# Travel Talk > Round the World Travel >  Round The World Trip

## travelworld

Well, for those members who have been around a while - you might have vague memories of me banging on for the last couple of years about my big trip end of 2010. 

Well, it's finally coming round and I went and booked the tickets on Saturday 

I'm crazy excited and I'm posting my intended itinerary here for anyone who has any ideas to add. I defo need help with the North American cities because I'm not a city person and am using the stops to break the flight back to the UK up.

We don’t plan on booking everything upfront, as we want to be free to wander in whatever direction the wind takes us – but we do have international flight dates and a general plan, and here it is: 

*22nd December 2010 – London Heathrow to Delhi, India* 

We’ll have a couple of days to investigate Delhi on our own before we are jog a trek into the jungle in search of tigers for a couple of weeks. At the end we will see the Taj Mahal before our onward journey. 

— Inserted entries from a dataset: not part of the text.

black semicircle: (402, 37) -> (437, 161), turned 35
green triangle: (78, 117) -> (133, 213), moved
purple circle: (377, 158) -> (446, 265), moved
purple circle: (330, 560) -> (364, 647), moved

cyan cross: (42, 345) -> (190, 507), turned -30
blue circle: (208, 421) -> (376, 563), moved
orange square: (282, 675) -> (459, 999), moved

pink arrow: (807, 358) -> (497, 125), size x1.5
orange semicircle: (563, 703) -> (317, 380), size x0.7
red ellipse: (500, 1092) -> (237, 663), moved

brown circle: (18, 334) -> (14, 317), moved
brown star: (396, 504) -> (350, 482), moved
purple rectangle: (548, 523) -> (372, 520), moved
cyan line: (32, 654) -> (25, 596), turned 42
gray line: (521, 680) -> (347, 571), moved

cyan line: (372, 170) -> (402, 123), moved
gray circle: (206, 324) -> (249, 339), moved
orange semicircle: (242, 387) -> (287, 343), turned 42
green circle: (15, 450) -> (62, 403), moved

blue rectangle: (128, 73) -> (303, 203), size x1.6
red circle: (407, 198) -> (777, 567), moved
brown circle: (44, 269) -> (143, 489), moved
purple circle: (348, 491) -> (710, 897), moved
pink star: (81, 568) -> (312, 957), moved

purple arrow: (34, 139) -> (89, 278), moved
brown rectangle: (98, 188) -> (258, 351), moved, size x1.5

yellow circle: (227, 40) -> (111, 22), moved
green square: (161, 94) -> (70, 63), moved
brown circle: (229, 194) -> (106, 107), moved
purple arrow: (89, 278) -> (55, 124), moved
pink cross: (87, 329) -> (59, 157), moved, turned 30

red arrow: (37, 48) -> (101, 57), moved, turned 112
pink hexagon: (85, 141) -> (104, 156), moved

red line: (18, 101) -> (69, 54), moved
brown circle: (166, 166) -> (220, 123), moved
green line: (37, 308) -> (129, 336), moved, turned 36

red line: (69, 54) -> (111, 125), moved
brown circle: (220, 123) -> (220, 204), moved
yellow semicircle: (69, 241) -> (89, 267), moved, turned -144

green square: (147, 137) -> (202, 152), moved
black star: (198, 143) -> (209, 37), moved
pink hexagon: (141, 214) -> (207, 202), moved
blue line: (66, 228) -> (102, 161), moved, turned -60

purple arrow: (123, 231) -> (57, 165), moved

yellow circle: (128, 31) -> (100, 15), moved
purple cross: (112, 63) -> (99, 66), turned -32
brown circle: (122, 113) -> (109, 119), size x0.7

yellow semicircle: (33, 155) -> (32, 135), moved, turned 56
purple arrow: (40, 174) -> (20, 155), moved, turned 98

*9th January 2011 – Delhi, India to Bangkok, Thailand* 

We have 3 months in South East Asia before we catch a flight out of Singapore for our onward journey. In that time the general plan is to hire a car in Thailand and drive up to and around northern Thailand, before driving back down the east of Thailand – taking anywhere between 4 and 6 weeks in total (depending on what we find). 

This will probably be followed by a couple of weeks in Cambodia – I cannot leave without seeing Angkor Wat!!! After this we’ll be making our way to Malaysia – where again we plan to hire a car and drive around for between 4 and 6 weeks. This will depend on if anything has sidetracked us beforehand or how long we spend in Thailand/Cambodia. 

Eventually making our way overland down to Singapore, where we’ll spend a night or two before moving on. 

*4th April 2011 – Singapore to Sydney, Australia* 

Our stop in Australia will be very brief - just a few days. 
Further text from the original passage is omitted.